Airwolf 3D, whose printers built Faith's hand, recently cranked out 200 hands for children around the world as part of an international competition to see which company could use the most 3-D printers in one space at one time. Airwolf, with 159 printers going, won by one, said the company's creative director, Tyler Caros, who was keeping watch Monday as the hard plastic going into Faith's hand slowly unspooled.
The oldest of three children, Faith had compartment syndrome when her position during childbirth cut off the flow of blood to her left forearm, irreparably damaging tissue, muscle and bone. After nine months of trying to save the limb, doctors determined they had to amputate just below the elbow.
Faith's parents were working with the non-profit group E-Nable to get her a 3-D-printed hand, but the technology is so new there's a waiting list, her mother said. Then she learned of what Lengsfeld's company could do from a friend whose son visited with his Scout troop.

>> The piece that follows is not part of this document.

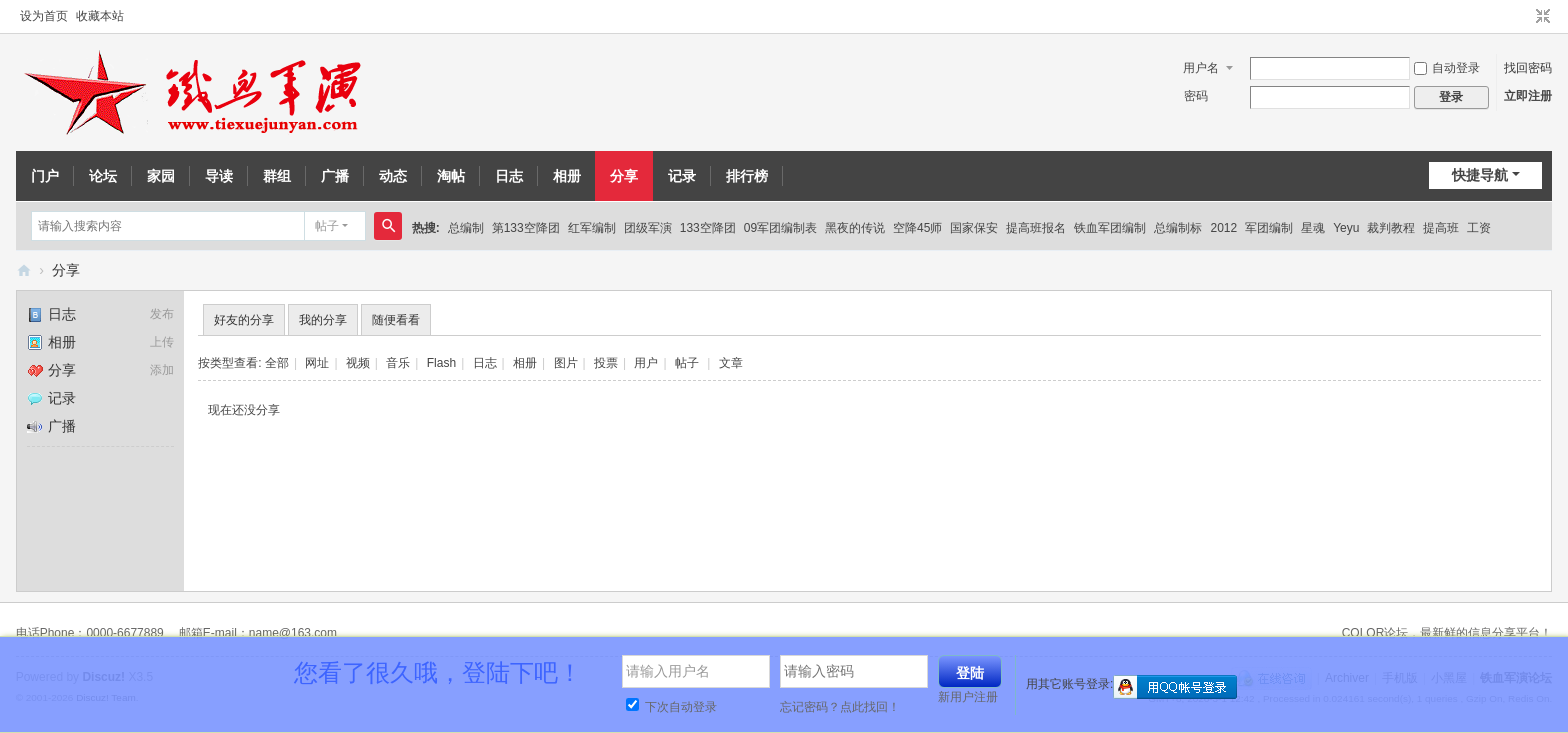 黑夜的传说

E-Nable provides open-source technology for building the hand, Lengsfeld said, making it economical for anyone with the right printer and a set of instructions to create one. Faith's only costs $50, and when she outgrows it she can easily build a bigger replacement.
"It's been an honour to help her," he said.
The little girl who taught herself to swim at age 3 and surfs with her father already knows what she plans to do when she puts that new hand on.
"Ride my bike!" she said with a big grin.
Although she's already a competent rider, she noted that making turns with just one hand can be a little tricky.